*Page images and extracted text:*

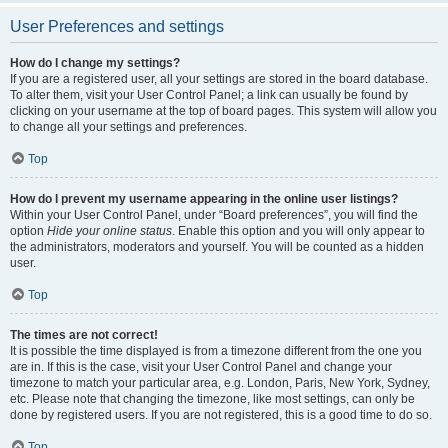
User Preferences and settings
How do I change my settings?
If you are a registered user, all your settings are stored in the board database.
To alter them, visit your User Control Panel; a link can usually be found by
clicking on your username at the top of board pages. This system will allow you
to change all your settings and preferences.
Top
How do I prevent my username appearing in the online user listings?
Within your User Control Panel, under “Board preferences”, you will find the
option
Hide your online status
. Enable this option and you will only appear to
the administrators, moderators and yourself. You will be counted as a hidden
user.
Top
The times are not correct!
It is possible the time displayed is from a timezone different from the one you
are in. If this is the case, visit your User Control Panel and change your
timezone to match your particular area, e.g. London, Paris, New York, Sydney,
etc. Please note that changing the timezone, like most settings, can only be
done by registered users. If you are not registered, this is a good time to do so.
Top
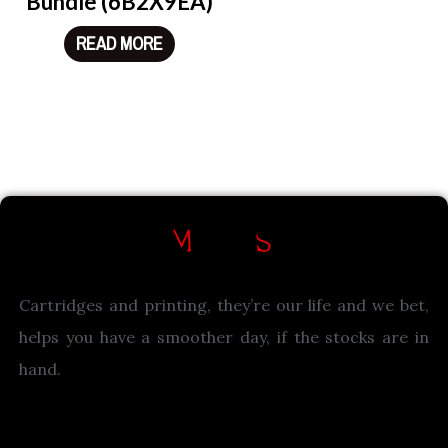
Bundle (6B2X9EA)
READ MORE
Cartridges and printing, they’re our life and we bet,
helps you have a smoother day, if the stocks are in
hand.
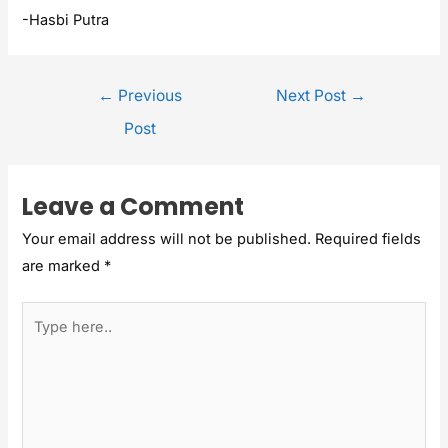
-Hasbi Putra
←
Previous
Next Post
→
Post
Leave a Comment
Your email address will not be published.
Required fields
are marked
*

*ABOUT THIS EXERCISE:* Transcribe each entry exactly, pictures excluded.

*ANSWER SPACE:*
User Preferences and settings
How do I change my settings?
If you are a registered user, all your settings are stored in the board database.
To alter them, visit your User Control Panel; a link can usually be found by
clicking on your username at the top of board pages. This system will allow you
to change all your settings and preferences.
Top
How do I prevent my username appearing in the online user listings?
Within your User Control Panel, under “Board preferences”, you will find the
option
Hide your online status
. Enable this option and you will only appear to
the administrators, moderators and yourself. You will be counted as a hidden
user.
Top
The times are not correct!
It is possible the time displayed is from a timezone different from the one you
are in. If this is the case, visit your User Control Panel and change your
timezone to match your particular area, e.g. London, Paris, New York, Sydney,
etc. Please note that changing the timezone, like most settings, can only be
done by registered users. If you are not registered, this is a good time to do so.
Top
Bundle (6B2X9EA)
READ MORE
Cartridges and printing, they’re our life and we bet,
helps you have a smoother day, if the stocks are in
hand.
-Hasbi Putra
←
Previous
Next Post
→
Post
Leave a Comment
Your email address will not be published.
Required fields
are marked
*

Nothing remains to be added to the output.